The Story
Why it exists.
The beginning
Belle Bête emerged from Les Liquides Imaginaires' Eaux de Peau collection in 2016, a series built around the skin itself as a material, what it absorbs, what it releases, what lingers after close contact. The name means 'beautiful beast' in French, and Carine Certain Boin took that duality seriously. Not a fragrance that smells nice. A fragrance that smells alive.

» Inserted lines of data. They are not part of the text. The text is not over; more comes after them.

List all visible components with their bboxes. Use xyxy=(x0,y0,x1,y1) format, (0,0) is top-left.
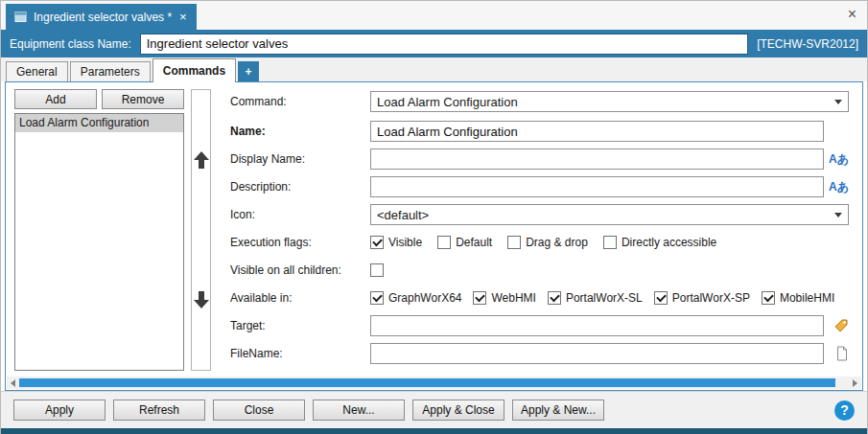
apply-new-button[interactable]: Apply & New... xyxy=(512,400,604,421)
checkbox-box[interactable] xyxy=(507,236,521,249)
checkbox-label: Default xyxy=(456,236,492,249)
visible-on-all-children-label: Visible on all children: xyxy=(230,263,370,277)
equipment-class-name-label: Equipment class Name: xyxy=(10,37,131,51)
remove-command-button[interactable]: Remove xyxy=(102,89,184,109)
checkbox-webhmi[interactable]: WebHMI xyxy=(473,291,535,305)
document-tab-title: Ingredient selector valves * xyxy=(34,11,172,24)
scroll-right-icon[interactable] xyxy=(849,377,861,389)
document-tab-bar: Ingredient selector valves * × × xyxy=(1,1,867,30)
horizontal-scrollbar[interactable] xyxy=(7,377,861,389)
down-arrow-stem xyxy=(199,291,204,300)
checkbox-visible[interactable]: Visible xyxy=(370,236,422,249)
checkbox-label: Directly accessible xyxy=(622,236,716,249)
checkbox-mobilehmi[interactable]: MobileHMI xyxy=(762,291,834,305)
commands-tab-content: Add Remove Load Alarm Configuration Comm… xyxy=(5,81,863,391)
checkbox-box[interactable] xyxy=(654,291,668,305)
new-button[interactable]: New... xyxy=(313,400,405,421)
localize-icon[interactable]: Aあ xyxy=(829,151,849,168)
checkbox-box[interactable] xyxy=(603,236,617,249)
document-tab[interactable]: Ingredient selector valves * × xyxy=(6,4,197,30)
description-label: Description: xyxy=(230,180,370,194)
tab-parameters[interactable]: Parameters xyxy=(70,61,151,81)
execution-flags-label: Execution flags: xyxy=(230,236,370,249)
checkbox-graphworx64[interactable]: GraphWorX64 xyxy=(370,291,461,305)
window-close-icon[interactable]: × xyxy=(848,7,856,22)
header-bar: Equipment class Name: [TECHW-SVR2012] xyxy=(1,30,867,57)
target-input[interactable] xyxy=(370,315,824,336)
checkbox-portalworx-sp[interactable]: PortalWorX-SP xyxy=(654,291,750,305)
up-arrow-icon xyxy=(194,151,209,160)
command-label: Command: xyxy=(230,95,370,108)
command-dropdown-value: Load Alarm Configuration xyxy=(377,95,829,109)
checkbox-default[interactable]: Default xyxy=(437,236,492,249)
checkbox-drag-drop[interactable]: Drag & drop xyxy=(507,236,588,249)
up-arrow-stem xyxy=(199,160,204,169)
refresh-button[interactable]: Refresh xyxy=(113,400,205,421)
description-input[interactable] xyxy=(370,176,824,197)
filename-label: FileName: xyxy=(230,347,370,360)
checkbox-box[interactable] xyxy=(437,236,451,249)
checkbox-box[interactable] xyxy=(548,291,561,305)
server-name-label: [TECHW-SVR2012] xyxy=(757,37,858,51)
tab-strip: General Parameters Commands + xyxy=(1,57,867,81)
name-label: Name: xyxy=(230,125,370,138)
equipment-class-name-input[interactable] xyxy=(140,34,748,55)
tag-browse-icon[interactable] xyxy=(833,318,849,333)
display-name-input[interactable] xyxy=(370,148,824,170)
localize-icon[interactable]: Aあ xyxy=(829,179,849,195)
commands-panel: Add Remove Load Alarm Configuration Comm… xyxy=(6,82,862,377)
name-input[interactable] xyxy=(370,121,824,142)
tab-add[interactable]: + xyxy=(238,61,259,81)
checkbox-visible-on-all-children[interactable] xyxy=(370,263,384,277)
help-icon[interactable]: ? xyxy=(834,400,855,421)
checkbox-label: Visible xyxy=(388,236,422,249)
list-item[interactable]: Load Alarm Configuration xyxy=(15,114,183,132)
tab-close-icon[interactable]: × xyxy=(178,11,188,23)
checkbox-label: PortalWorX-SL xyxy=(566,291,643,305)
bottom-accent-strip xyxy=(1,428,867,434)
checkbox-box[interactable] xyxy=(370,263,384,277)
icon-dropdown[interactable]: <default> xyxy=(370,204,849,225)
available-in-label: Available in: xyxy=(230,291,370,305)
add-command-button[interactable]: Add xyxy=(14,89,97,109)
display-name-label: Display Name: xyxy=(230,152,370,166)
checkbox-box[interactable] xyxy=(473,291,486,305)
equipment-class-icon xyxy=(14,11,27,23)
apply-close-button[interactable]: Apply & Close xyxy=(412,400,504,421)
move-down-button[interactable] xyxy=(194,291,209,308)
filename-input[interactable] xyxy=(370,343,824,364)
checkbox-portalworx-sl[interactable]: PortalWorX-SL xyxy=(548,291,643,305)
checkbox-box[interactable] xyxy=(762,291,775,305)
checkbox-box[interactable] xyxy=(370,236,384,249)
command-list-panel: Add Remove Load Alarm Configuration xyxy=(14,89,184,371)
close-button[interactable]: Close xyxy=(213,400,305,421)
command-dropdown[interactable]: Load Alarm Configuration xyxy=(370,91,849,112)
move-up-button[interactable] xyxy=(194,151,209,169)
checkbox-label: MobileHMI xyxy=(780,291,834,305)
tab-commands[interactable]: Commands xyxy=(152,58,236,82)
checkbox-directly-accessible[interactable]: Directly accessible xyxy=(603,236,716,249)
icon-label: Icon: xyxy=(230,208,370,221)
checkbox-label: Drag & drop xyxy=(526,236,588,249)
scroll-left-icon[interactable] xyxy=(7,377,19,389)
equipment-class-editor-window: Ingredient selector valves * × × Equipme… xyxy=(0,0,868,434)
tab-general[interactable]: General xyxy=(6,61,68,81)
checkbox-label: GraphWorX64 xyxy=(388,291,461,305)
target-label: Target: xyxy=(230,319,370,332)
down-arrow-icon xyxy=(194,300,209,308)
chevron-down-icon xyxy=(834,213,842,217)
icon-dropdown-value: <default> xyxy=(377,208,829,222)
footer-bar: Apply Refresh Close New... Apply & Close… xyxy=(1,391,867,428)
reorder-strip xyxy=(191,89,211,371)
file-browse-icon[interactable] xyxy=(834,346,849,361)
checkbox-label: WebHMI xyxy=(491,291,535,305)
chevron-down-icon xyxy=(834,100,842,104)
command-listbox[interactable]: Load Alarm Configuration xyxy=(14,113,184,371)
apply-button[interactable]: Apply xyxy=(13,400,106,421)
checkbox-label: PortalWorX-SP xyxy=(672,291,750,305)
command-form: Command: Load Alarm Configuration Name: xyxy=(211,89,855,371)
checkbox-box[interactable] xyxy=(370,291,384,305)
scrollbar-thumb[interactable] xyxy=(19,378,835,387)
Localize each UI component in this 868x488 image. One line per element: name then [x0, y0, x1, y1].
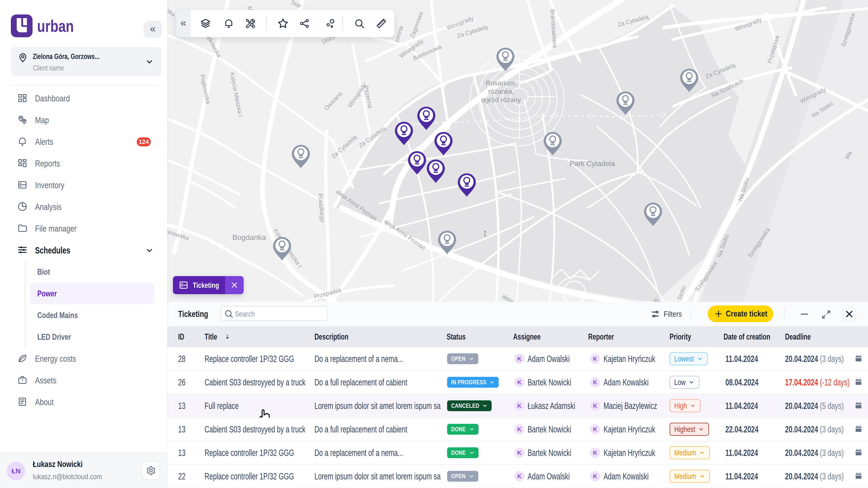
- svg-text:t: t: [484, 228, 487, 239]
- svg-text:różanka,: różanka,: [488, 88, 514, 95]
- svg-text:Rosarium,: Rosarium,: [486, 79, 517, 87]
- svg-text:ogród różany: ogród różany: [481, 96, 521, 103]
- svg-text:Park Cytadela: Park Cytadela: [569, 160, 615, 168]
- svg-text:Bogdanka: Bogdanka: [232, 233, 266, 241]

The key materials here are the animalic triad: civet, castoreum, and costus. These aren't subtle background players. On their own, they're organic, almost feral. What makes Belle Bête work is the framing, suede wraps the animalic notes in something soft, while ambrette (Musk Mallow) adds a clean musk that keeps the whole thing from going dirty. It's the contrast that makes the fragrance distinctive. Powdery iris and hazelnut at the top, then the animalic base arrives and stays.
The evolution
The opening is warm and powdery, hazelnut and clary sage give it softness, then the saffron and red chilli pepper arrive with a quick spike of heat. That opening lasts about 30 minutes before the heart takes over. Coffee and cashmeran smooth everything into something almost sweet, almost creamy. Indonesian patchouli and Haitian vetiver keep it grounded. This heart phase lasts 3-4 hours and is where most people fall in love. Then the base arrives. Suede and ambrette give the illusion of cleanliness, but civet, castoreum, and costus are underneath, doing their thing. This is the drydown that people either love or find too much. The animalic notes can project more on some skin than others. The next morning, if you shower, the suede and musk linger in the fabric of your clothes.
Cultural impact
Belle Bête sits in the niche animalic space, appealing to wearers who want fragrance that challenges rather than comforts. The Eaux de Peau collection investigates skin as a material, and this fragrance does exactly that, it smells like something that was close to someone. The polarizing reviews reflect the fragrance doing exactly what it intended.